I suggested my students think of a buddy, who perhaps entered their lives and then dropped out, without notice. Imagine what this person's life might have been--might become. Use these imaginings to create the basis of your character's story.

 Well, they did.

However, one student, upset about her previous teacher leaving the school (and my being asked to continue the class), complained that she was being assigned to write a short story "about someone who used to go to the school-- the attributes of this person were being listed and negative things were being written". (Of course this was not entirely true.) In fact, 99% of the class had no problem creating a new character based on the classmate who suddenly dropped out. But we are talking 21st century culture. One student complaint that even hints at something that could become problematic in the wider world, elicits the utmost scrutiny from Administration.

The explanation and documentation and results of the class excercise proved the good intentions of the assignment, as well as the positive effects on the writings the students produced. As a "life lesson", I used the "blip" to illustrate the conundrum we face, as writers; of getting too close to reality--or what some folks see as reality--when we create our literary worlds.

This has always been an issue for writers. Either we are too dead-eyed and piss people off OR we are too romantic and "soft"--which pisses other people off! A careful high-wire act is always the path we walk.

The rest of the short story class went on without incident. Most of my students felt it was a valuable lesson. We scratched those stories and went on in another direction. (I went on to remember this "sting"...mostly to my pride... as an educator in the public sector. (Visions of the novel PEYTON PLACE began to fill my dreams...)

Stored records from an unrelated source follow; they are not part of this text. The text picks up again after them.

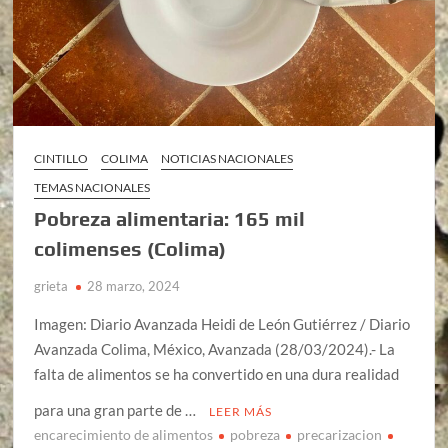
CINTILLO
COLIMA
NOTICIAS NACIONALES
TEMAS NACIONALES
Pobreza alimentaria: 165 mil
colimenses (Colima)
grieta
28 marzo, 2024
Imagen: Diario Avanzada Heidi de León Gutiérrez / Diario
Avanzada Colima, México, Avanzada (28/03/2024).- La
falta de alimentos se ha convertido en una dura realidad
para una gran parte de …
LEER MÁS
encarecimiento de alimentos
pobreza
precarizacion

Today, I find myself "self-editing" in a deeper way. Returning to  my birthplace, living shoulder to shoulder with blood family, under the same roof of my childhood, it becomes increasingly murky. Sense memories flood over me--good, bad, horrifying or comforting--a veritable well of material to pull new stories from. But there is a cost to this endeavor.

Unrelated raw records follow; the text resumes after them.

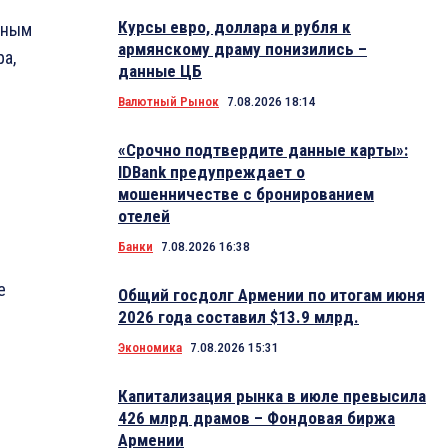
Курсы евро, доллара и рубля к
нным
армянскому драму понизились –
а,
данные ЦБ
Валютный Рынок
7.08.2026 18:14
«Срочно подтвердите данные карты»:
IDBank предупреждает о
мошенничестве с бронированием
отелей
Банки
7.08.2026 16:38
е
Общий госдолг Армении по итогам июня
2026 года составил $13.9 млрд.
Экономика
7.08.2026 15:31
Капитализация рынка в июле превысила
426 млрд драмов – Фондовая биржа
Армении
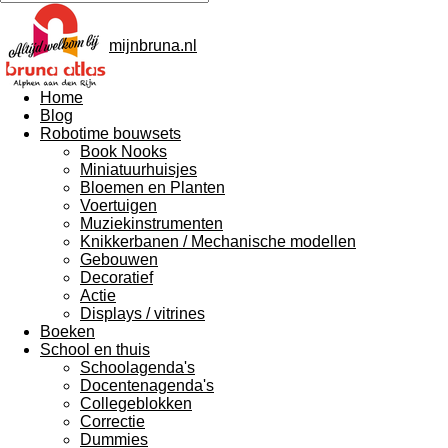
mijnbruna.nl
Home
Blog
Robotime bouwsets
Book Nooks
Miniatuurhuisjes
Bloemen en Planten
Voertuigen
Muziekinstrumenten
Knikkerbanen / Mechanische modellen
Gebouwen
Decoratief
Actie
Displays / vitrines
Boeken
School en thuis
Schoolagenda's
Docentenagenda's
Collegeblokken
Correctie
Dummies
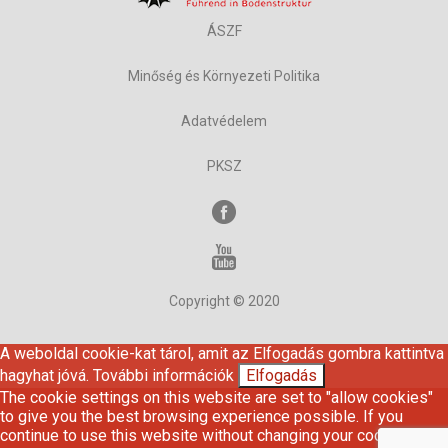
ÁSZF
Minőség és Környezeti Politika
Adatvédelem
PKSZ
Copyright © 2020
A weboldal cookie-kat tárol, amit az Elfogadás gombra kattintva
hagyhat jóvá.
További információk
Elfogadás
The cookie settings on this website are set to "allow cookies"
to give you the best browsing experience possible. If you
continue to use this website without changing your cookie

Along with the reclaimed images, come the real-life characters. Most are still alive. Most are still kicking. Some, I break bread with, on a daily basis.

To write the adventures I've shared, or share the truths I see, well, that's where self-examination rains down. (Eighty-percent of my day, I wrestle with this unexpected "weather".) Whose truth? Why? Where did those ideas originate? Who was right? Who was wrong? What was forced upon us all? How could it have turned out differently? What are the long-term answers?

As a writer,I realize the process of this self-examination is boring to a reader. All it can do is to temper what I turn out. My high-wire walk begins to sway. I don't want to be a tepid writer. I want to inflame my readers! I want to cause controversy and upheaval! I want them to come away with some kind of change, however that manifests in the world!

(But I don't want to "hurt" anyone...not really.)

So, this greatest of all mysteries: how to have an effect on the culture without causing pain to the individual members?

After all, as I have pointed out to my writing students, even Steinbeck was hated. At least for a while. (Residents of Oklahoma were furious he "created" the scenarios in THE GRAPES OF WRATH.) And of course, in the venerable "New York Times", around 1937, he admitted that Lennie Small, in OF MICE AND MEN, existed as a real man...someone he had met and witnessed murdering a foreman on a ranch, with a pitchfork...

So, in this room that was never my room, in this house that belongs to my parents, in a town that doesn't really know what to do with me (or maybe even trust why I've come back), I  pull up buckets of my past. I try to sip that minerally water, taking in what refreshment it has to offer. As I send the bucket back down the well, I hope my lips haven't left any poison on the rim.